For the canny marketer, the true value of PR is in maximising other activity. Whether it is a high-profile sponsorship, market research exercise or controversial ads, with forethought PR can earn some well-placed publicity, often for only the price of a press release or a phone call. Good examples are Dove, with its 'Campaign for real beauty', and AOL, which is urging consumers to discuss good and bad aspects of the internet.
In addition, as the importance of reputation grows as an indicator of a company's worth, the best PR campaigns also deliver added value by flagging up corporate responsibility.
The problem for many, however, is demonstrating ROI. As it is difficult to inject the rigorous measures applied to marketing spend elsewhere, often this is tackled with cuttings and dubious Advertising Value Equivalents (AVEs).
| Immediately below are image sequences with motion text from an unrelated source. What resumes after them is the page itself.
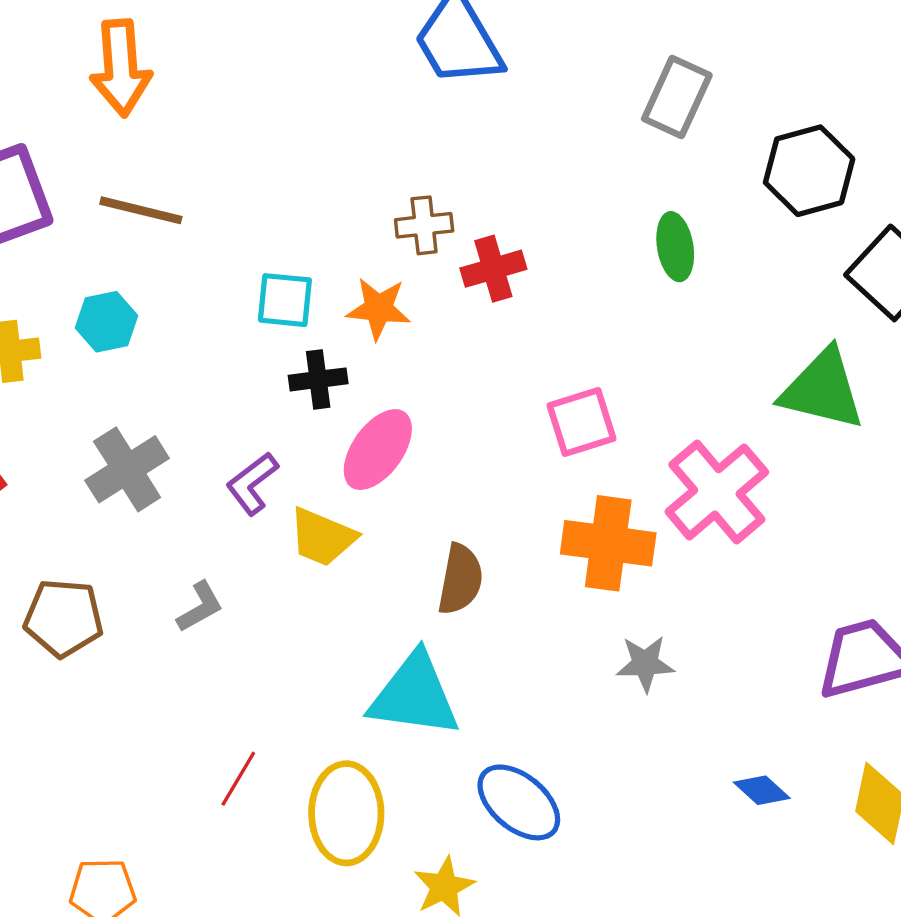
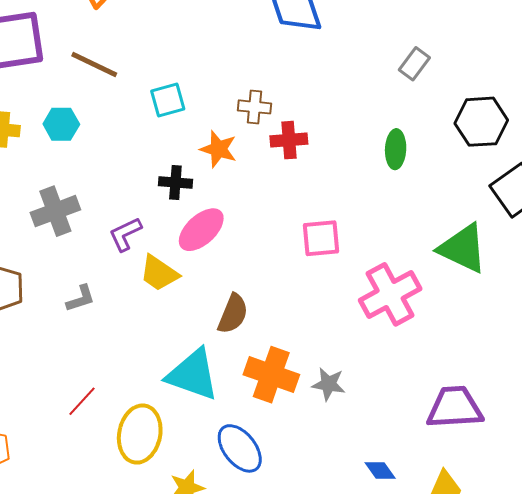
gray rectangle: (677, 97) -> (414, 64), size x0.7
cyan square: (285, 300) -> (168, 100), moved, turned -33
orange cross: (608, 543) -> (271, 375), moved

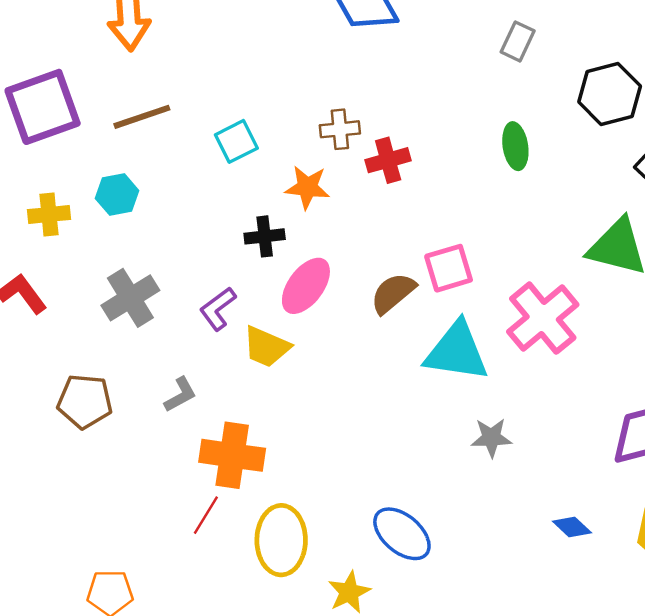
brown line: (94, 64) -> (142, 117), turned -33
brown semicircle: (233, 314) -> (393, 293), moved, turned -141
cyan triangle: (193, 375) -> (457, 352), moved
orange cross: (271, 375) -> (232, 455), moved

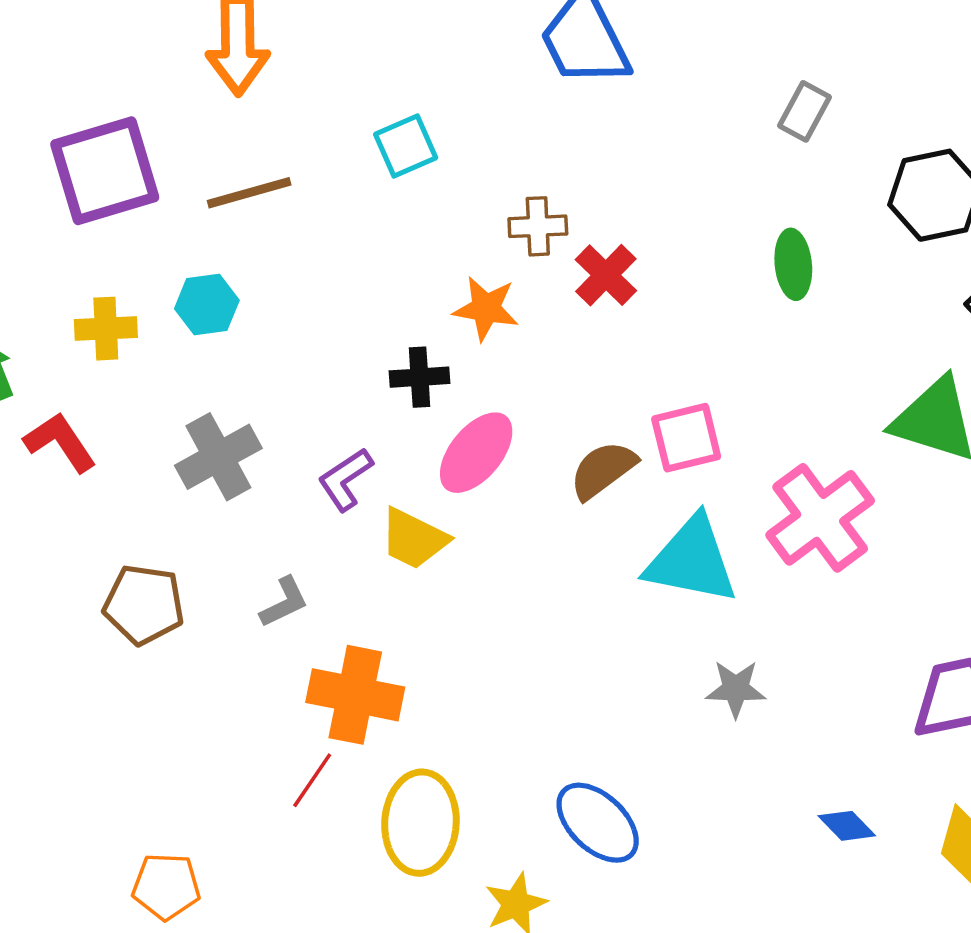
cyan square: (236, 141) -> (406, 146), moved
red cross: (388, 160) -> (606, 275), turned -33

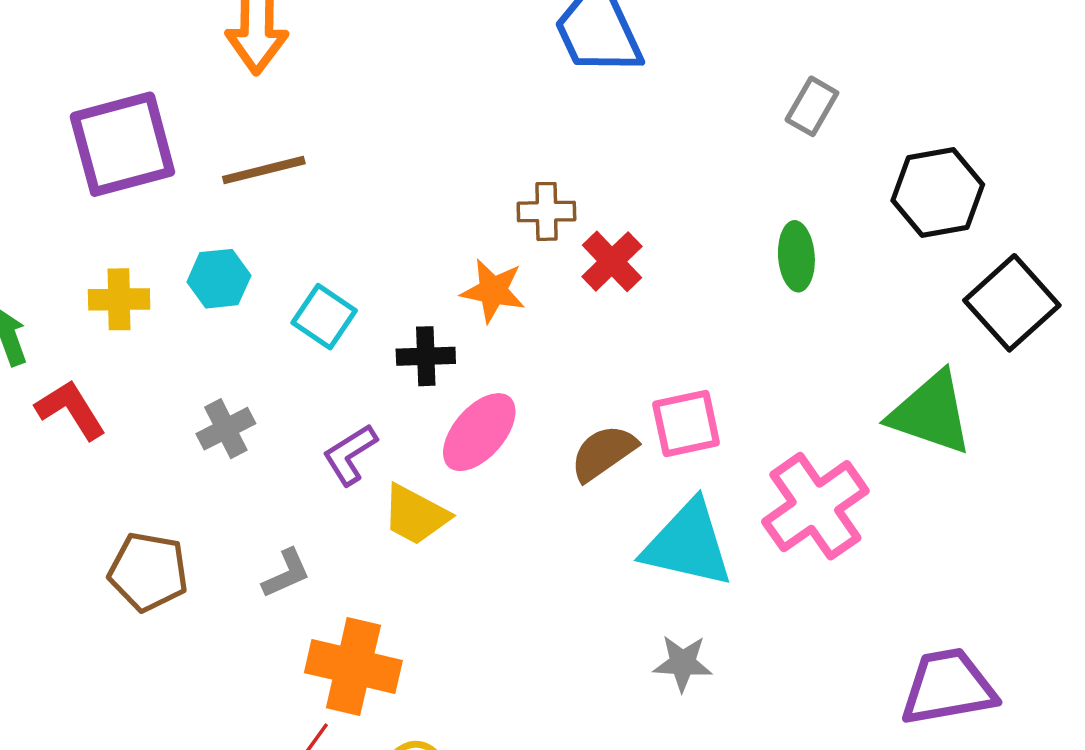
cyan square: (406, 146) -> (324, 317), moved, turned -34
gray cross: (218, 457) -> (226, 429), size x0.7
gray star: (736, 689) -> (683, 663), moved

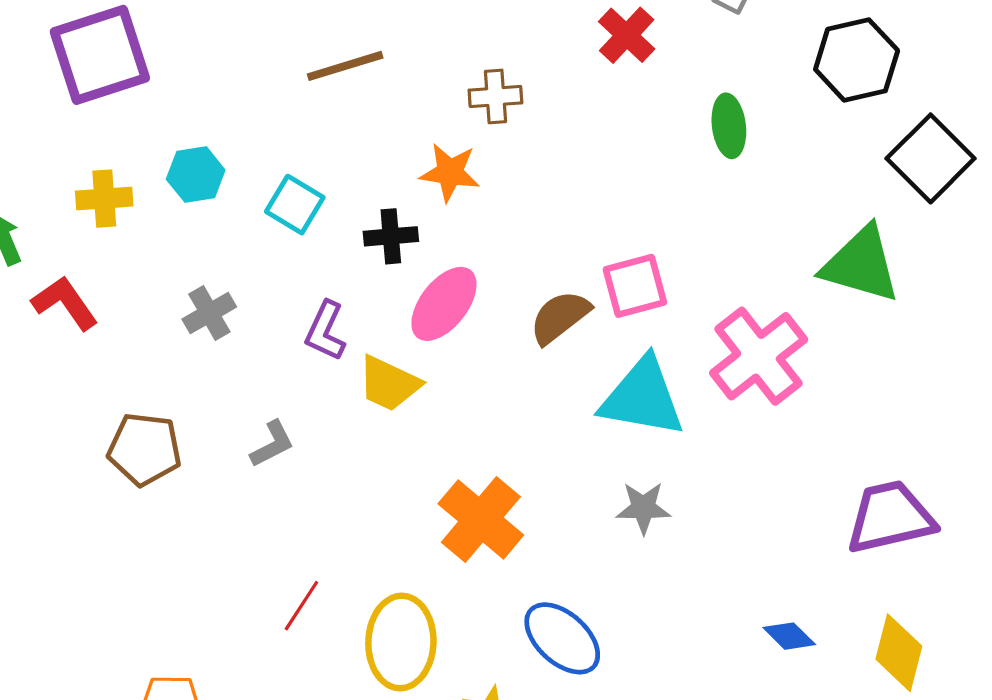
brown line: (264, 170) -> (345, 66), moved
red cross: (612, 261) -> (627, 35), moved
purple L-shape: (350, 454) -> (325, 331), turned -30
orange cross: (353, 667) -> (481, 519), moved, turned 30

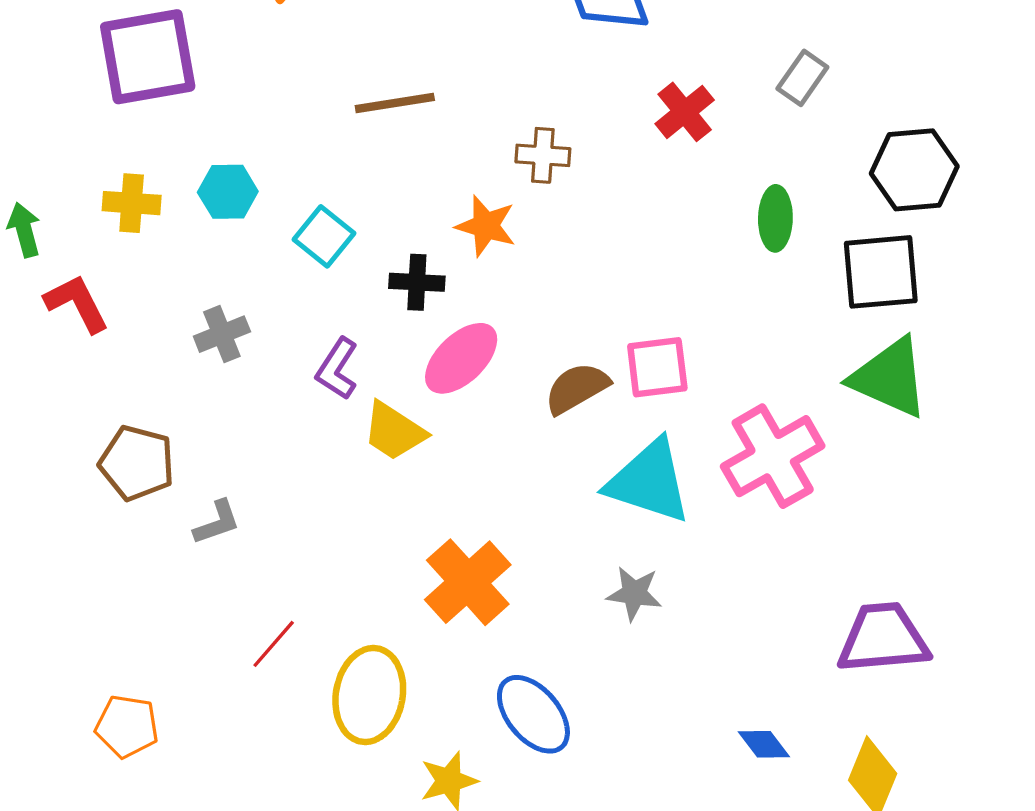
black square: (931, 158) -> (881, 272), moved, turned 32
gray L-shape: (272, 444) -> (217, 522), moved

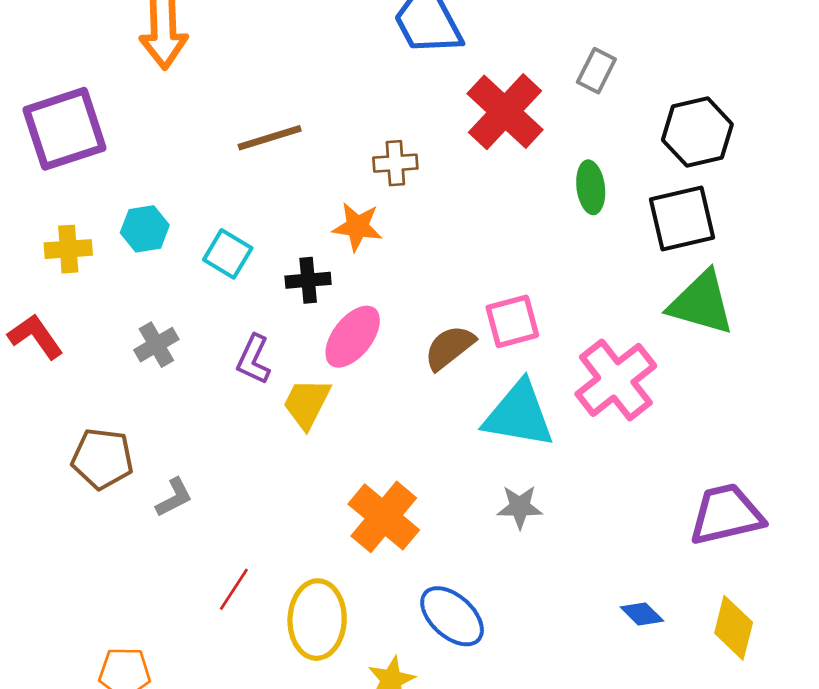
red cross: (685, 112) -> (505, 112), size x1.6
yellow trapezoid: (394, 431) -> (307, 403), turned 92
Aside from the questionable practice of comparing advertising with editorial impact, this raises arguments about measuring raw outputs, rather than refined results. So, if you are considering using PR, you should decide early on what will constitute demonstrable business success. This is a challenge with which the discipline will have to grapple as it expands.
It is clear that as marketers become less tied to conventional communication strategies, PR is uniquely placed to help organisations embrace changes in media consumption, digital growth and the increasing impact of horizontal peer-to-peer style influences.
As Jean Wylie, managing director of full-service PR agency Porter Novelli, says: 'It is not a case of what PR techniques are available to marketers. At its heart PR is about communicating to a range of audiences, and marketers need to choose the most appropriate channel to reach those audiences.'
CASE STUDY - TV LICENSING
Persuading people that a failure to buy a TV licence may result in a prosecution and a £1000 fine is difficult enough, but even more so when convincing students, whose consumption of traditional media is in steady decline.
This was the challenge facing TV Licensing. Working with a cluster of communications agencies, including Fishburn Hedges, the authority sought to increase licence sales year on year and reduce evasion.
It was approached using a range of tactics, including online media relations, student welcome packs and posters, stands at Freshers Fairs, and display boards in Student Union car-park spaces that read 'Reserved for TV Licensing detector vans'.
To support BBC on-air trails, an 'anti-joke' theme was employed for the PR activity, using lines such as 'What do you call a first-year student watching TV without a licence? A first-time offender'.
All the PR initiatives were designed to amplify direct mail and advertising campaigns and warn students that TV Licensing would be visiting campuses for enforcement purposes.
In an innovative move, the campaign used a unique system for tracking responses to PR-generated online editorial. Using techniques borrowed from media agency partner PHD, Fishburn Hedges was able to demonstrate that PR alone generated licensing sales of £350,000 on a budget of less than £100,000.
PR - DOS AND DON'TS
DO take a holistic view of your communications, examining all audiences and stakeholders.
DO involve PR from the outset if you want well-researched, creative ideas rather than just a tactical add-on.
DO agree your messages, prioritise them and ensure that they pervade every communication.
DO ensure that PR is evaluated against clearly defined business objectives.
DON'T assume PR is just about media relations.
DON'T let the medium dictate the message.
DON'T forget that reputation is fragile; it has to be nurtured but also protected.